Of charts’ many guises, the simplest may be a plot of the daily closing price on which optionally each close is joined by a line. For a long time, little else was available to those not privy to intra-day data from the London Stock Exchange’s Official List or other such tomes.

Bar charts now offer a fuller answer. They depict the high-to-low range for the time interval in the shape of a vertical line on which two notches are made, one on the left of the range for the opening price of the day (or time interval as bar charts are also used for intra-day time intervals and for weekly and monthly charts) and one on the right to denote the closing price.

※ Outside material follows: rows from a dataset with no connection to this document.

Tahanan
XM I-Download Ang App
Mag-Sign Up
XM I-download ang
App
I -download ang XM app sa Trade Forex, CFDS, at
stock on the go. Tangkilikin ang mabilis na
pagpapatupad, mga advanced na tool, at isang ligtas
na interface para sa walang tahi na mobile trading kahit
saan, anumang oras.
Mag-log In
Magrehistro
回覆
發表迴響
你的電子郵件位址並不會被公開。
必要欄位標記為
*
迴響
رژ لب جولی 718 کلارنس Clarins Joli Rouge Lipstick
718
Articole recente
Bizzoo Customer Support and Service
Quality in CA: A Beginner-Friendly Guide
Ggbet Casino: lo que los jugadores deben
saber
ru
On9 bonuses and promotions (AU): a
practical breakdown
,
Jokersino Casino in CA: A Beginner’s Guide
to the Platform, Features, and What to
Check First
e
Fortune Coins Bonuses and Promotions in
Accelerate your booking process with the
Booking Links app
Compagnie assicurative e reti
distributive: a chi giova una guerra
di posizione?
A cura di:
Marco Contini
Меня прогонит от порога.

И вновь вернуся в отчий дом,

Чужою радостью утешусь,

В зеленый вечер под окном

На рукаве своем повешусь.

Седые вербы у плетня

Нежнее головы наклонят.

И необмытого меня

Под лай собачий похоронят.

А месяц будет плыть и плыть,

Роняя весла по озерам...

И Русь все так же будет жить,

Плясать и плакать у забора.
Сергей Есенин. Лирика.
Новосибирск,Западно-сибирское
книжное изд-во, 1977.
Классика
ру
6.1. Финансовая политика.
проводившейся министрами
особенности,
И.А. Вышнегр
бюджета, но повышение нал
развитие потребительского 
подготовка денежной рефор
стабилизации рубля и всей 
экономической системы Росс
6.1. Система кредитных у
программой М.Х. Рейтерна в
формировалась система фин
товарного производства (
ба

The Japanese have been using charts since the 1700s to plot rice prices, and developed the candlestick approach. Similar to bar charts, the range of the vertical bar between the open and close notches is made fatter to form the body of a candle, which traditionally is either coloured in if the close is below the open or left vacant if the close is above the open. The activity outside this open-to-close range remains a thin vertical line, which can be either above or below the ‘candle body’ or both. These lines are called the wicks.

Both bar charts and candlestick charts offer the opportunity to determine on a bar-by-bar basis whether there is a surplus of buying pressure or selling is overcoming demand.

There are many candle patterns and now some computer programs can be used to label them or search for them, as Sharescope has done in my example chart.

Simply by looking at the candle pattern or the price bar and its corresponding close level you can pretty accurately know what happened that day. Did the close occur near the top of the bar or near the low of the day? Was the range of the day large or narrow? How did the range relate to recent days’ activity? All these questions will help to illuminate what is actually going on.

While simple line charts are easy on the eye and have their place in providing a general analysis of trend, they risk placing too much emphasis on a single price – the close. A more detailed plot can be very valuable. Taking the time to examine the daily interplay in this way is time well spent.